19.07.2001

Schau, schau, ein Schuh!

Michael Herbig im Indianerkostüm hinter der Kamera
Herr Herbig bei der Arbeit

Interview mit Michael »Bully« Herbig, Sky du Mont, Christian Tramitz und Rick Kavanian zu Der Schuh des Manitu

Jetzt reiten sie über deutsche Kino-Lein­wänder, Abahachi und Ranger auf der Suche nach dem Schuh des Manitu, der Abahachi dazu verhelfen soll, seinem Stamm den Traum von einem Stamm-Lokal zu erfüllen.
Artechock-Redakteur Thomas Willmann hat sich mit Michael „Bully“ Herbig (Regie, Buch & diverse Rollen), Sky du Mont (der böse Santa Maria), Christian Tramitz (Ranger) und Rick Kavanian (Co-Autor und „Dimitri“, helas!) an’s Lager­feuer gesetzt und ein Pow-Wow gehalten.

artechock: Für Sky du Mont und Christian Tramitz begann das Rollen­stu­dium schon sehr früh – beide haben bereits als Kinder Cowboy & Indianer gespielt.
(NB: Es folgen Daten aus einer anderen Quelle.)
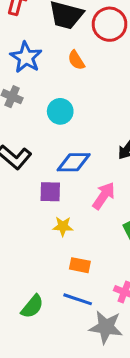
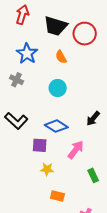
cyan circle: (60, 111) -> (58, 88), moved
blue diamond: (74, 162) -> (56, 126), turned 30

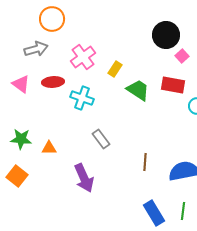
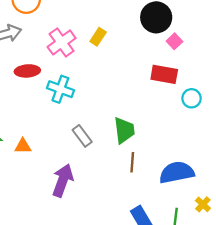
yellow rectangle: (115, 69) -> (98, 37), moved
green trapezoid: (138, 90) -> (124, 130), moved, turned 50
purple arrow: (84, 178) -> (63, 180), turned -136

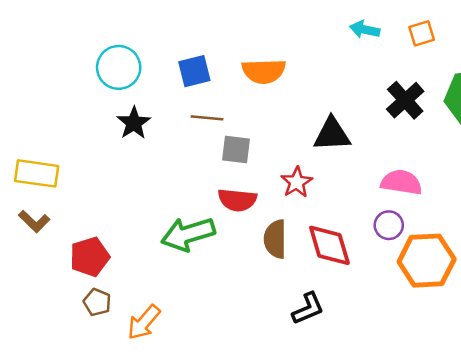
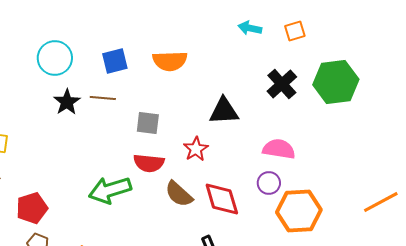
brown line: (207, 118) -> (103, 98), moved
brown semicircle: (275, 239) -> (179, 194), turned -48

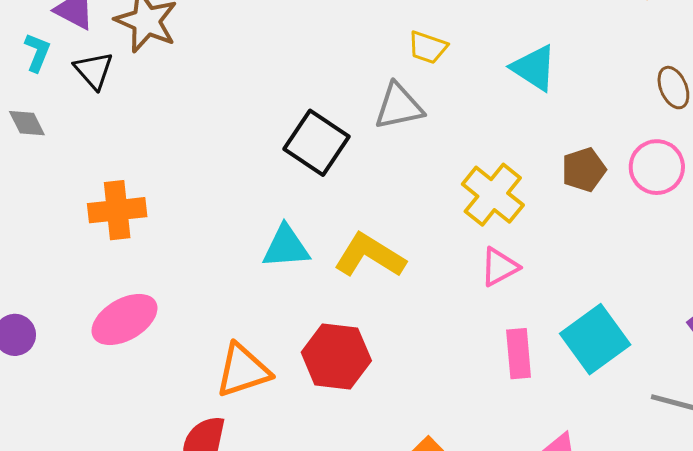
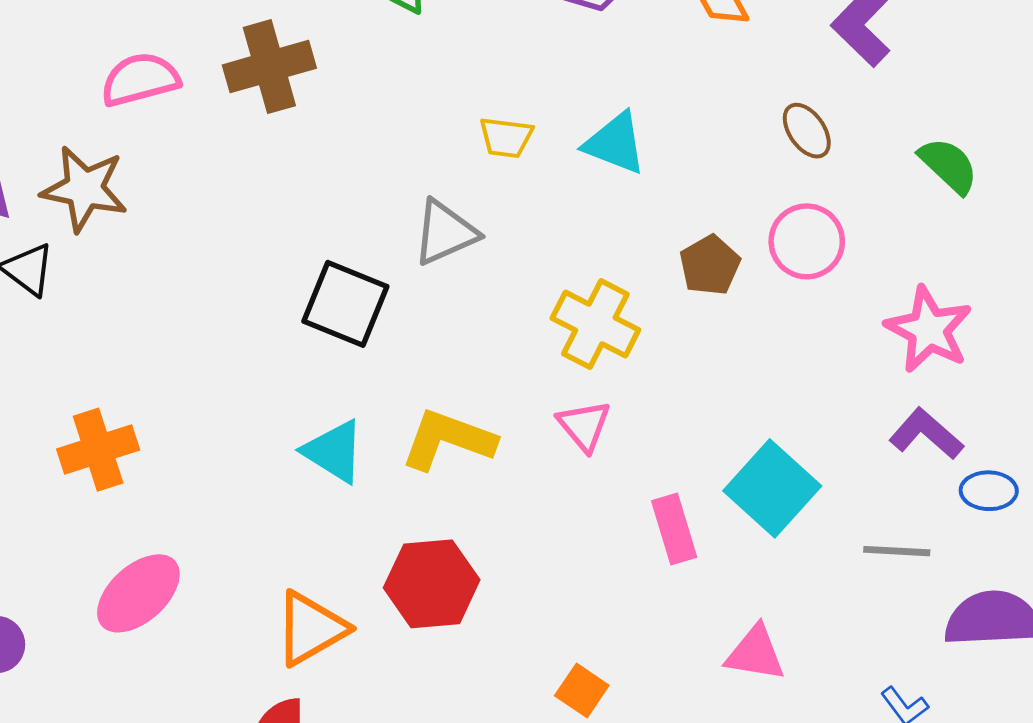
yellow trapezoid: (428, 47) -> (506, 137), moved
cyan triangle: (286, 247) -> (334, 451), turned 48
pink triangle: (499, 267) -> (584, 426), moved, turned -30

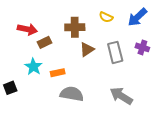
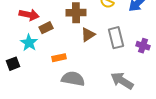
purple cross: (142, 47) -> (143, 46), moved
cyan star: (33, 67) -> (29, 43), moved
black square: (10, 88) -> (13, 64), moved

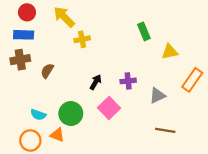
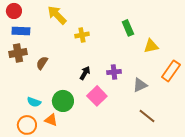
red circle: (27, 12) -> (14, 11), moved
yellow cross: (82, 39) -> (82, 35), moved
brown line: (165, 130) -> (147, 116), turned 30

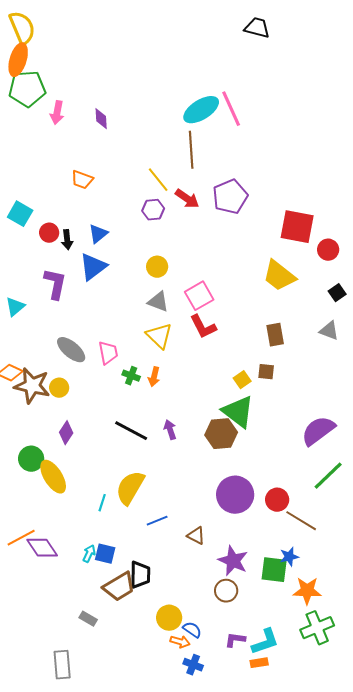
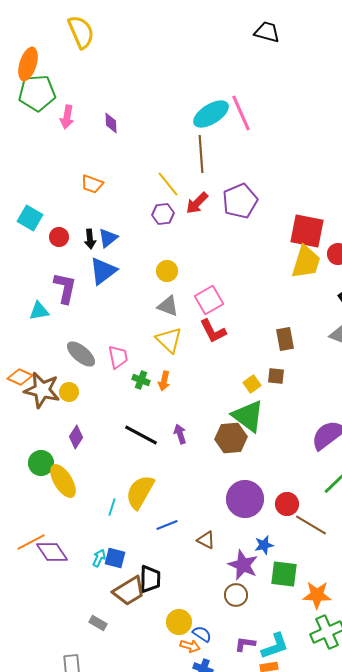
yellow semicircle: (22, 28) -> (81, 32), moved
red arrow: (187, 199) -> (197, 203), turned 100
black arrow: (67, 240) -> (90, 239), moved
yellow trapezoid: (279, 276) -> (306, 262), moved, turned -111
cyan triangle: (15, 307) -> (39, 311), moved, turned 30
blue star: (289, 557) -> (264, 545), moved

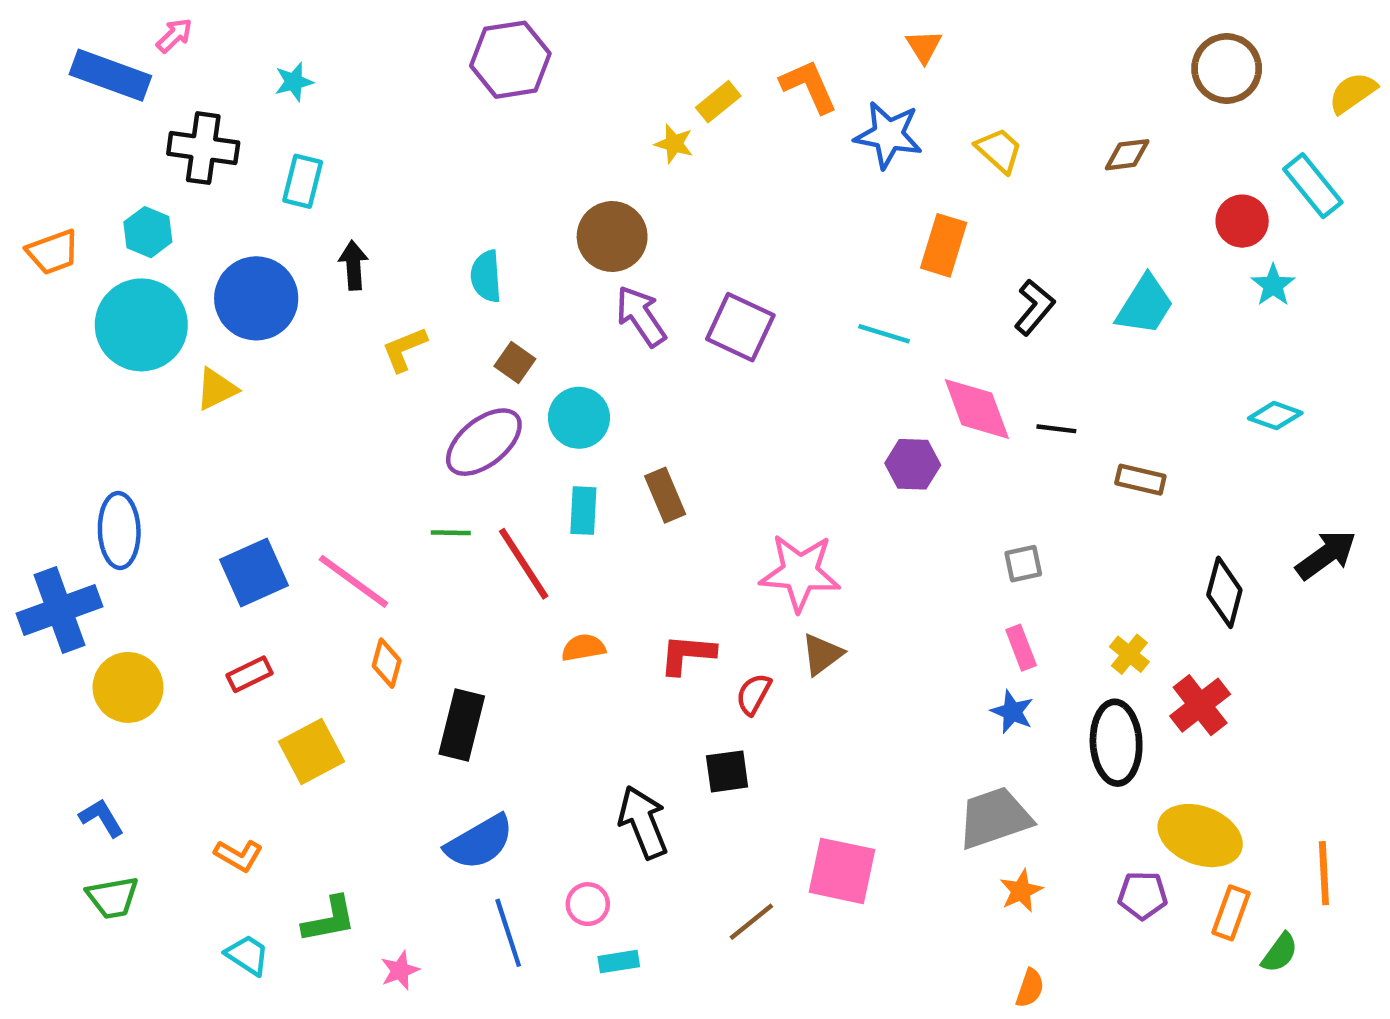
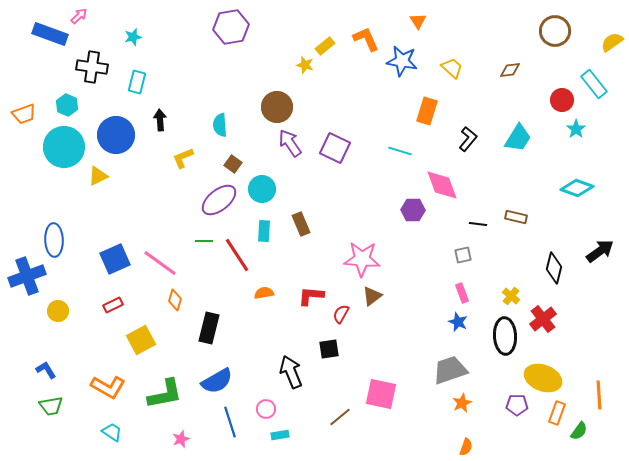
cyan diamond: (1275, 416) -> (577, 188), size x1.4
black line: (1056, 429) -> (478, 224), moved
yellow circle: (128, 687) -> (58, 311), size x0.7
orange L-shape: (239, 855) -> (108, 387), size x1.6
green L-shape: (329, 920) -> (165, 394), moved, size x1.4

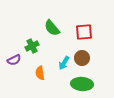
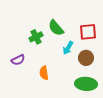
green cross: (32, 46) -> (36, 37), moved
cyan arrow: (64, 63) -> (68, 48), moved

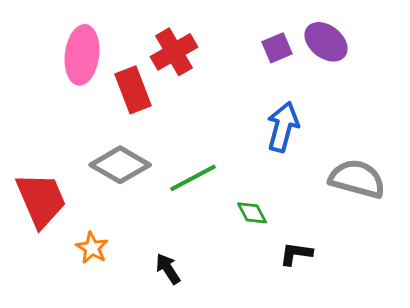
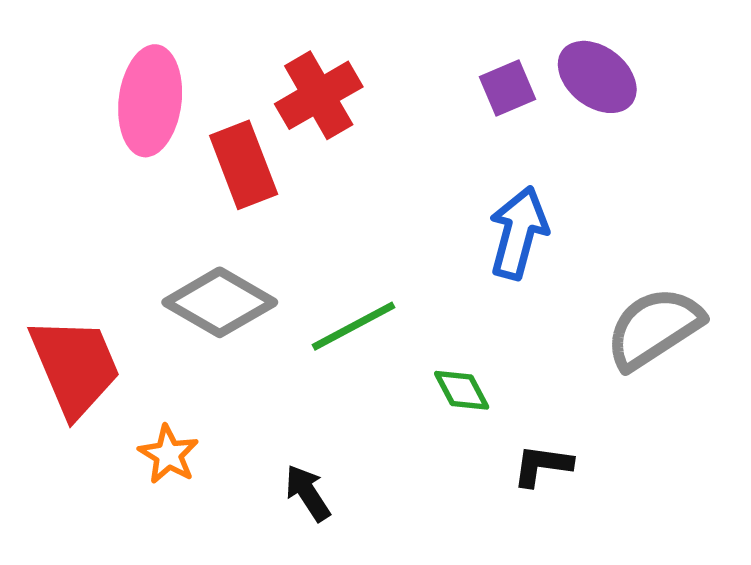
gray semicircle: (357, 179) -> (654, 328), turned -48

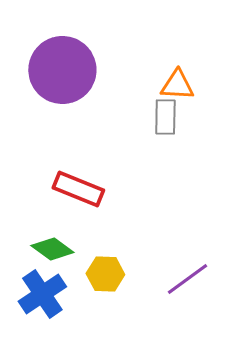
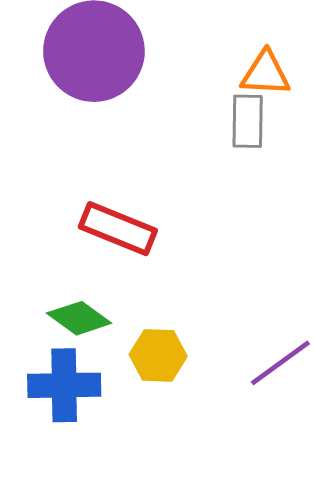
blue cross: (42, 294) -> (64, 385), turned 33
Sky du Mont: Sehr gerne sogar. Ich hab' mir ne Feder ins Haar gesteckt und bin durch die Gegend getanzt. Ich hab immer die Indianer gespielt, weiß ich, weil die mir immer so leid taten – dass sie nieder­ge­met­zelt wurden. Ich hab so einen kleinen Robin Hood-Komplex – ich bin immer für den Schwächeren, was glaube ich die meisten haben. Nur Western selber hab' ich mir nicht angeguckt. Die haben mich nicht inter­es­siert, komi­scher­weise. Außer Spiel mir das Lied vom Tod und Hombre.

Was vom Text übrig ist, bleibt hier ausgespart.